Advogado coloca em dúvida se tiro que matou copeira partiu da arma de investigadora

Rosária morreu aos 44 anos (Arquivo familiar)
Rosária morreu aos 44 anos (Arquivo familiar)

A defesa da policial civil Kátia das Graças Belo colocou em dúvida, nesta terça-feira (3), que o tiro que matou a copeira Rosária Miranda da Silva, de 44 anos, tenha partido da arma da investigadora. Em entrevista à Banda B, o advogado Peter Amaro disse que esteve no local do crime, no Centro Cívico de Curitiba, e percebeu muitas circunstâncias que não bateriam com os depoimentos prestados à Divisão de Homicídios e Proteção à Pessoa (DHPP). Kátia realizou um disparo de arma de fogo da janela de sua casa após se irritar com o barulho da festa de confraternização em que Rosária estava.

“O local do crime é um estacionamento, onde são feitas festas a noite. Eu vi que não tem ângulo a janela onde a Kátia estava e a janela da vítima. Na pior das hipóteses foi uma fatalidade, mas a segunda hipótese diz que as pessoas ouviram tiros. Não sei se outra pessoa também incomodada com o barulho não tenha feito alguma coisa e estamos cometendo uma baita de uma injustiça. Um perito esteve no local e a barulheira pode ter incomodado mais pessoas”, disse o advogado.

Rosária estava internada desde o dia 23 de dezembro, data do crime, mas não resistiu aos graves ferimentos e morreu no último domingo (1). Kátia se apresentou à DHPP logo após o crime e assumiu que efetuou um disparo.

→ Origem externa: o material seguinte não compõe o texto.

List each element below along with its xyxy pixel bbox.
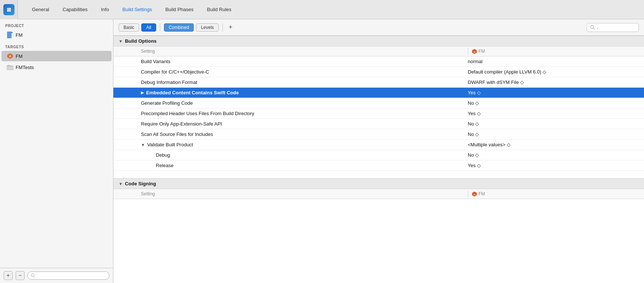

Segundo Amaro, Kátia está muito abalada com a situação e se martirizando pela morte de Rosária. “O receio dela não é pela punição, é pelo que aconteceu com a Rosária. A Kátia é uma pessoa de bem e sempre realizou excelentes trabalhos no Nucria (Núcleo de Proteção à Criança e ao Adolescente Vítimas de Crimes), protegendo crianças vítimas de violência e desvendando crimes. Peço a todos que aguardem, que daí sim a Justiça será feita”, comentou.

O advogado ainda elogiou a decisão da juíza Ana Carolina Ramos, que negou o pedido de prisão contra Kátia feito pela DHPP. Segundo ele, a juíza tomou uma decisão técnica baseada na colaboração de Kátia.

O crime

Atingida na cabeça por uma bala, a copeira Rosária morreu no começo da tarde deste domingo (1), em Curitiba. Ela participava de uma confraternização quando foi atingida. Na DHPP, a investigadora disse que se irritou com o barulho da festa de confraternização, que ocorria ao lado de casa. O disparo foi feito da janela do apartamento dela. A policial é lotada no Nucria e vai responder por tentativa de homicídio com dolo eventual, quando o autor não tem intenção de matar, mas assume o risco. A arma utilizada no crime foi apreendida e deve passar por uma perícia. A corregedoria da Polícia Civil foi comunicada e deve abrir uma investigação interna para apurar a conduta da policial.